Les produits-vedettes des grandes compagnies pharmaceutiques internationales achèvent leur très lucrative existence. Entre 2010 et 2012, une douzaine au moins de ces étoiles cesseront de briller parce que leurs brevets s'éteindront. Arrivés au bout de la durée légale de la protection de leur propriété intellectuelle, ces composés passeront dans le domaine public et seront imités par des compagnies de médicaments génériques qui les vendront pour une fraction de leur prix actuel. La tendance est déjà bien amorcée.

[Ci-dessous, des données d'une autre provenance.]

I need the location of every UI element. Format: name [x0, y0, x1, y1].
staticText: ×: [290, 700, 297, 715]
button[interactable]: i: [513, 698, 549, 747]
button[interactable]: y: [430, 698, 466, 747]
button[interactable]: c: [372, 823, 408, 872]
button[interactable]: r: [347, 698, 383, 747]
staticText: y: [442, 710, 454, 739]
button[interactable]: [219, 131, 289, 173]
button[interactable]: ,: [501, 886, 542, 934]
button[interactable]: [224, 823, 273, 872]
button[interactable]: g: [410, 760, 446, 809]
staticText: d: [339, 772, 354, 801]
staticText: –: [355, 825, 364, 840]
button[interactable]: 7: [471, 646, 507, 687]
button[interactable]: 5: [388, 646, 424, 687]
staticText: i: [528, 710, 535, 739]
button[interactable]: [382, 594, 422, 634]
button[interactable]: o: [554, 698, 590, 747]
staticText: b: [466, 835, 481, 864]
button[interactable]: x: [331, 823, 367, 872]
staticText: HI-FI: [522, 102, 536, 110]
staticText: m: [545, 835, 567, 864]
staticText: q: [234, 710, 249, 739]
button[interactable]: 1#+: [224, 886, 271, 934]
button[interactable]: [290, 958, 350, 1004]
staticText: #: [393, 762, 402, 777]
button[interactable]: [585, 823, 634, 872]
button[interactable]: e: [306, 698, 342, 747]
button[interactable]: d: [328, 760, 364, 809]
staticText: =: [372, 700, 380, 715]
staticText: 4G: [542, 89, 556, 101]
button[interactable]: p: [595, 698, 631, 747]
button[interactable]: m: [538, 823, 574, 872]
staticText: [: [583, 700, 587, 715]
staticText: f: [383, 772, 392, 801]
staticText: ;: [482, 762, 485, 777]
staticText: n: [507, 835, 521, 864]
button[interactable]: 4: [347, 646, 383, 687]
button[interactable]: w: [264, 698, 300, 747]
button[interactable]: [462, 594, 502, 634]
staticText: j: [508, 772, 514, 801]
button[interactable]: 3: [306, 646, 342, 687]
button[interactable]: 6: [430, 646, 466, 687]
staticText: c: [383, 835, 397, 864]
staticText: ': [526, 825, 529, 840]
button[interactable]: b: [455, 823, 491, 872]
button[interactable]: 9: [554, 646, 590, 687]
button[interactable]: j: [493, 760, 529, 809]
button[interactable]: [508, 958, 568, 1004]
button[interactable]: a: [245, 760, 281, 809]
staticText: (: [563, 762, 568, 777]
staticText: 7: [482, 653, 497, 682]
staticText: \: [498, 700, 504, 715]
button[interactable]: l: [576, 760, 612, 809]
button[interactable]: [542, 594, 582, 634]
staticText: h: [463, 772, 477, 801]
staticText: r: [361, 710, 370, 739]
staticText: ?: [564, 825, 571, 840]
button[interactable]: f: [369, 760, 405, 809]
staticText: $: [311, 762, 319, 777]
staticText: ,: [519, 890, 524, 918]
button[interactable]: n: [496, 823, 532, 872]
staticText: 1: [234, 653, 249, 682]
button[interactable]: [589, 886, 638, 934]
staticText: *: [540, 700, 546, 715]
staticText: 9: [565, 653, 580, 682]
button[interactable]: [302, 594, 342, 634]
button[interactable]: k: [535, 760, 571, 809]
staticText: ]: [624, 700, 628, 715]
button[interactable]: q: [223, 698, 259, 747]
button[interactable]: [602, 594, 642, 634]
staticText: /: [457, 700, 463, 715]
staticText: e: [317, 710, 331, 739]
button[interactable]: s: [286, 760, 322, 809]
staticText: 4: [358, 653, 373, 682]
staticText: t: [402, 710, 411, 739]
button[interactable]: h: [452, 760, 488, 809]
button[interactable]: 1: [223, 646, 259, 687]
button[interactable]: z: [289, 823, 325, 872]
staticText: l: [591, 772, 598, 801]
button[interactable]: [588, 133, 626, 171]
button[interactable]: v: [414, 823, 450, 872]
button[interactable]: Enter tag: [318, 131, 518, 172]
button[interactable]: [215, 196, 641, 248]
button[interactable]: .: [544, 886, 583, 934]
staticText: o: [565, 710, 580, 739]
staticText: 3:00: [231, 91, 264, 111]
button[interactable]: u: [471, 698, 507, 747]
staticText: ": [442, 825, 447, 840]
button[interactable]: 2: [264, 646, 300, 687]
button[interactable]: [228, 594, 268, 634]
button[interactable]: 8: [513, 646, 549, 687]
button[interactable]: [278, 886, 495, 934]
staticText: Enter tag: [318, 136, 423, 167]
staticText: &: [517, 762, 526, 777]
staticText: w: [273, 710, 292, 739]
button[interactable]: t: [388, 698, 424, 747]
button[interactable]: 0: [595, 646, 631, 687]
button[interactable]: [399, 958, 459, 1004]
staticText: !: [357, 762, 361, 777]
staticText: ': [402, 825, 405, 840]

Qu'il suffise, pour l'exemple, de citer le Lipitor, l'anti-cholestérol de Pfizer. Son brevet est arrivé à expiration il y a deux semaines. En 2008 seulement, le Lipitor a rapporté 13 milliards à Pfizer. Ces beaux jours sont finis.

Conséquence incontournable, les génériques pavoisent. Selon le rapport Beyond Borders 2011 d'Ernst&Young, alors que les génériques détenaient 47% du marché du médicament aux États-Unis en 2003, elles dominent de façon écrasante en 2010, avec 78%!

«C'est dramatique pour les pharmaceutiques, insiste Catalina Lopez, vice-présidente, affaires scientifiques, chez Génome Québec. Ce n'est pas qu'un coup dur passager, un hasard déplorable qui ferait que, tout à coup, plusieurs brevets s'éteignent en même temps. C'est un modèle d'affaires qui disparaît.»

C'est qu'il n'y a aucun Lipitor 2 ou Viagra 2 dans le pipeline des pharmas. Plus de ces médicaments à tout faire, de ces panacées que, dans le jargon des vendeurs de pilules, on nomme des blockbusters.

Selon Beyond Borders, entre 1996 et 2004 les autorités réglementaires américaines approuvaient en moyenne annuellement pour mise en marché 36 nouvelles entités thérapeutiques par année. De 2005 à 2010, on descendait à 21. Bref, la nouvelle génération ne rattrapera pas l'ancienne.

Jouer sans vedette

«Les pharmas devront apprendre à traiter avec des minibusters à l'avenir, annonce Mme Lopez. Le modèle d'affaires de demain, c'est de s'attaquer à des cohortes plus petites de patients, souffrant de variantes de maladies plus rares, qui résistent à tous les médicaments actuellement présents sur le marché.»

Et si la pilule à tout faire disparaît, la pharma à tout faire la suivra. Les pharmaceutiques sont résolues à ne plus tout faire à l'interne.

Elles se tournent de plus en plus vers les partenariats avec des chercheurs universitaires, des compagnies de biotechnologies et, stupéfiante nouveauté, avec leurs concurrentes!

L'an dernier, un Forum sur les partenariats novateurs en recherche pharmaceutique réunissait à Montréal des représentants de l'industrie et du monde universitaire.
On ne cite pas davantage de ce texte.